Finally, Congress enacted the Civil Aeronautics Board Sunset Act of 1984, Pub.L. No. 98-443, 98 Stat. 1703 (1984) (Sunset Act). This law terminated or transferred the remaining functions of the CAB and provided for its demise. Sections 411 and 1106 of the original Act were neither terminated nor transferred. However, the Sunset Act contained a provision that all authority of the CAB neither terminated on or before January 1, 1985, nor otherwise transferred, was transferred by law to DOT. Id. at 1704. The Sunset Act made no material changes in sections 105 and 411, the preemption provision and the section dealing with "unfair or deceptive practices or unfair methods of competition," respectively. They are codified now as 49 U.S.C.App. §§ 1305 and 1381. Section 12 of the Sunset Act added savings provisions that continued in effect all rules, regulations, orders and determinations of the CAB and gave the same authority as held by the CAB to any agency to which CAB functions were transferred. These provisions are codified now as 49 U.S.C.App. § 1556. It also retained section 1106, now codified as 49 U.S.C.App. § 1506.
The House Committee on Public Works and Transportation noted that there was a need to clarify the status of some of the CAB's authority after sunset. H.R. Rep. No. 793, 98th Cong., 2d Sess. 1, 3 (1984), reprinted in 1984. U.S. Code Cong. Admin.News 2857, 2859. The sunset provisions of the 1978 Deregulation Act did not deal with the authority to protect consumers and to prevent unfair competitive practices. H.R. Rep. No. 793 at 3; 1984 U.S. Code Cong. Admin.News at 2859. The Committee concluded that this important authority should be continued and should be exercised by DOT. H.R. Rep. No. 793 at 4-6; 1984 U.S. Code Cong. Admin.News at 2860-62. The following passages in the report are of particular interest:
In addition to protecting consumers, federal regulation insures a uniform system of regulation and preempts regulation by the states. If there was no Federal regulation, the states might begin to regulate these areas, and the regulations could vary from state to state. This would be confusing and burdensome to airline passengers, as well as to the airlines.

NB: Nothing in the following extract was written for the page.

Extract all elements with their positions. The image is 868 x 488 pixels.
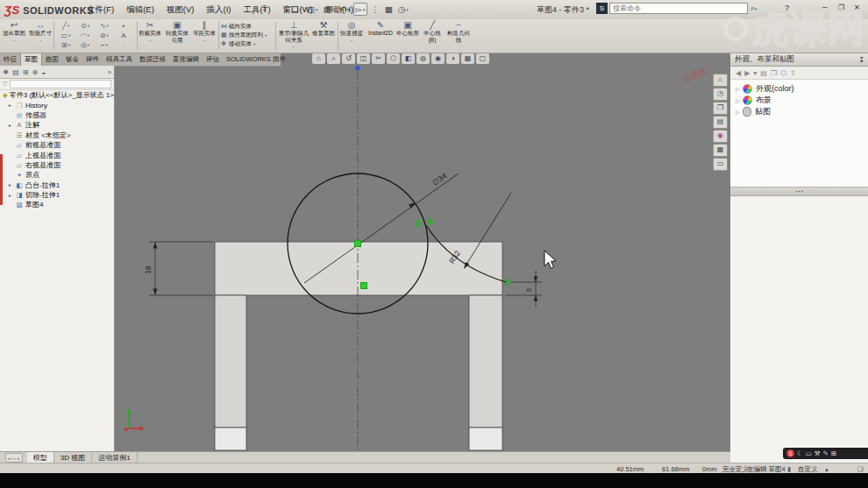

H.R. Rep. No. 793 at 4; 1984 U.S. Code Cong. Admin.News at 2860.
The Committee has determined that the Department of Transportation is the most appropriate agency to administer CAB's consumer protection and unfair competitive practice authorities. Under the ADA, DOT will get CAB's authority to protect consumers and competitors insofar as international aviation and essential air service (EAS) are involved, and it would be confusing and inefficient to have DOT protect consumers and carriers in international and EAS operations, and another agency, such as FTC, protect consumers and carriers in other domestic operations. Airline flights frequently are not limited to one of these categories. Some airline flights provide both essential air transportation and other domestic transportation and other flights provide both domestic and international service. If two agencies shared authority for consumer protection, the rules could shift in mid-flight.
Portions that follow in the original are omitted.